As experts have advised communities on how to slow the spread of the virus, many have pointed to the concept of “flattening the curve” to describe how reduced social interactions gives the virus fewer opportunities to spread. Drew Harris, a population health researcher and assistant professor at the Thomas Jefferson University of Public Health, helped popularize the visual to communicate that if you can’t completely contain the spread of a new disease, populations must at least try to slow it down. Slowing the spread through steps like social distancing will reduce the number of cases that are active at any given time, meaning that the U.S. health care system won’t be inundated all at once.
Texas Gov. Greg Abbott reiterated calls to reduce social interaction in a news conference Monday. The governor said as the state’s ability to test for COVID-19 continues to expand, residents should prepare themselves for an increase in the number of confirmed cases, which will almost certainly rise on a daily basis.
“People just need to be prepared and not shocked for the mathematical reality that once wide-scale testing is now being implemented, there will be a lot more people who are identified as testing positive,” he said.
As of Monday, the CDC has reported 3,487 confirmed cases in the U.S. The state has reported 57 confirmed cases across 15 counties.
Because of limited testing availability in the U.S., experts agree the real number is far higher.
Victoria officials will again address the public Tuesday at their daily news conference to discuss COVID-19 preparedness. Superintendent Quintin Shepherd is expected to speak about plans for Victoria’s school district.
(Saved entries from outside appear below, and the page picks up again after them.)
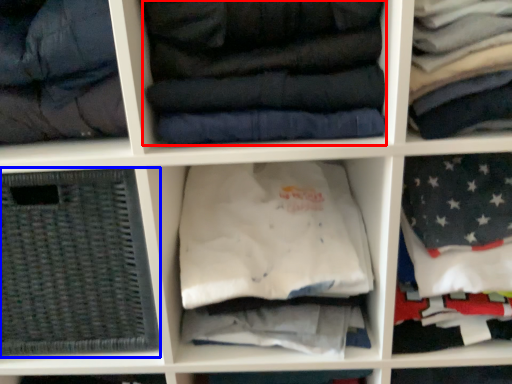 Question: Which of the following is the farthest to the observer, clothing (highlighted by a red box) or basket (highlighted by a blue box)?

Choices:
 (A) clothing
 (B) basket

Answer: (B) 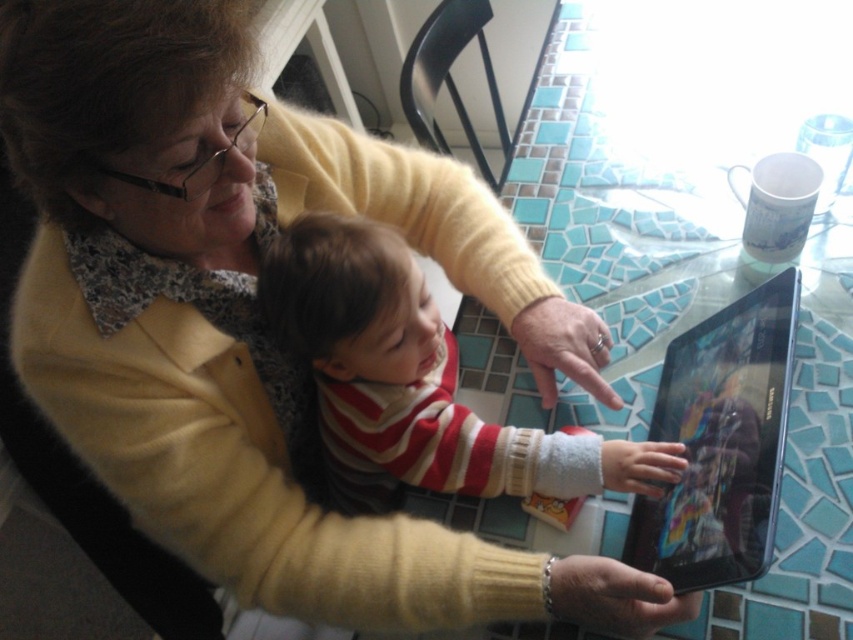 Question: Among these points, which one is farthest from the camera?

Choices:
 (A) (712, 444)
 (B) (291, 292)

Answer: (A)

Question: Is striped sweater at center positioned before black glossy tablet at center?

Choices:
 (A) yes
 (B) no

Answer: (B)

Question: Is striped sweater at center to the right of black glossy tablet at center from the viewer's perspective?

Choices:
 (A) no
 (B) yes

Answer: (A)

Question: Can you confirm if striped sweater at center is positioned above black glossy tablet at center?

Choices:
 (A) no
 (B) yes

Answer: (B)

Question: Among these objects, which one is nearest to the camera?

Choices:
 (A) striped sweater at center
 (B) black glossy tablet at center

Answer: (B)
As cities throughout the country adapt to life during a pandemic, McCoy encouraged the Crossroads to have hope as the situation changes.
“I can remember as a child living through the polio scare, when I can remember my parents saying, ‘We’re not going to the movies, and we’re not going to the swimming pool.’ Those were serious times as well,” McCoy said. “Things will get better in the appropriate amount of time.”
Until a vaccine was invented, the polio virus annually caused more than 15,000 Americans to be paralyzed.